Problem details:
Excluding pictures, give the entries again exactly as they appear.

Material to process START

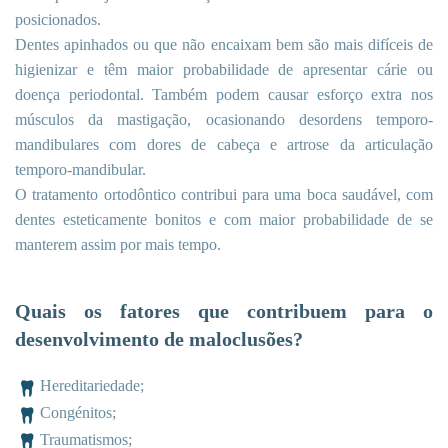
posicionados.
Dentes apinhados ou que não encaixam bem são mais difíceis de
higienizar e têm maior probabilidade de apresentar cárie ou
doença periodontal. Também podem causar esforço extra nos
músculos da mastigação, ocasionando desordens temporo-
mandibulares com dores de cabeça e artrose da articulação
temporo-mandibular.
O tratamento ortodôntico contribui para uma boca saudável, com
dentes esteticamente bonitos e com maior probabilidade de se
manterem assim por mais tempo.
Quais os fatores que contribuem para o
desenvolvimento de maloclusões?
Hereditariedade;
Congénitos;
Traumatismos;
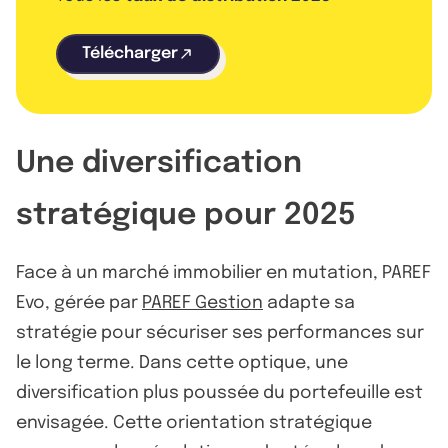
Télécharger
Une diversification
stratégique pour 2025
Face à un marché immobilier en mutation, PAREF
Evo, gérée par
PAREF Gestion
adapte sa
stratégie pour sécuriser ses performances sur
le long terme. Dans cette optique, une
diversification plus poussée du portefeuille est
envisagée. Cette orientation stratégique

Material to process END

Your solution:
posicionados.
Dentes apinhados ou que não encaixam bem são mais difíceis de
higienizar e têm maior probabilidade de apresentar cárie ou
doença periodontal. Também podem causar esforço extra nos
músculos da mastigação, ocasionando desordens temporo-
mandibulares com dores de cabeça e artrose da articulação
temporo-mandibular.
O tratamento ortodôntico contribui para uma boca saudável, com
dentes esteticamente bonitos e com maior probabilidade de se
manterem assim por mais tempo.
Quais os fatores que contribuem para o
desenvolvimento de maloclusões?
Hereditariedade;
Congénitos;
Traumatismos;
Télécharger
Une diversification
stratégique pour 2025
Face à un marché immobilier en mutation, PAREF
Evo, gérée par
PAREF Gestion
adapte sa
stratégie pour sécuriser ses performances sur
le long terme. Dans cette optique, une
diversification plus poussée du portefeuille est
envisagée. Cette orientation stratégique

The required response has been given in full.